The Board of Governors announced university performance funding scores at its meeting on Thursday, celebrating the fourth year in a row of nearly across-the-board improvement. The System boasted year-over-year gains on six of the eight performance metrics that are common to all universities, including the number of students earning degrees in areas of strategic emphasis (such as STEM). The System’s graduation and retention rates have increased by roughly five points each during the same period.
Based on their excellence or improvement on the Board’s metrics, universities are eligible for a share of the $520 million allocated by the governor and Legislature during the 2017 legislative session. The model’s 10 metrics include graduation and retention rates, cost to the student, and success for recent graduates.

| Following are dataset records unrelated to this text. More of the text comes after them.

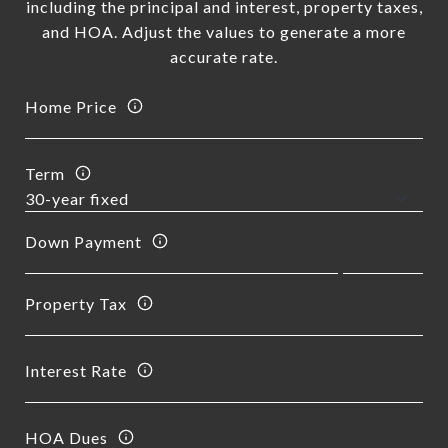
including the principal and interest, property taxes,
and HOA. Adjust the values to generate a more
accurate rate.
Home Price
Term
Down Payment
Property Tax
Interest Rate
HOA Dues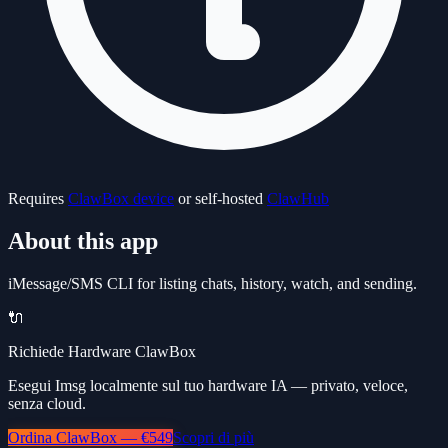
Requires
ClawBox device
or self-hosted
ClawHub
About this app
iMessage/SMS CLI for listing chats, history, watch, and sending.
🔌
Richiede Hardware ClawBox
Esegui Imsg localmente sul tuo hardware IA — privato, veloce,
senza cloud.
Ordina ClawBox — €549
Scopri di più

“In the past four years, we’ve seen steady improvements at the System level and for individual universities,” said Tom Kuntz, Board of Governors’ chair. “Especially exciting is that we’ve seen universities in the bottom three soar to the top of the pack as they’ve renewed their focus on student success.”
The Board’s newest metric, cost-to-the-student, also pointed to positive outcomes. The average cost of earning a bachelor’s degree is less than $15,000 after financial aid (grants, scholarships, and waivers). Furthermore, University Work Plans, in which institutions lay out their future financial goals, indicate that universities are expected to decrease their prices further in the coming years, cutting the student cost per degree from $14,820 to 14,090 by the 2019-2020 school year.
“Affordability has been a priority for the governor and the Legislature as well as the Board of Governors because it increases student access and relieves student debt,” said Ned Lautenbach, vice chair of the Board of Governors and chair of the Budget and Finance Committee. “It’s exciting to see the universities turning that goal into a reality.”
New College of Florida will get a share of performance funding dollars this year due to its increase in student retention, average full-time wages of undergraduates employed one year after graduation, the number of students graduating in areas of strategic emphasis, and cost to students.
“New College is thrilled to receive performance funding. The growth plan and these dollars will elevate the College from a top, public institution, to a place among the very best of all U.S. colleges and universities,” said President Donal O’Shea.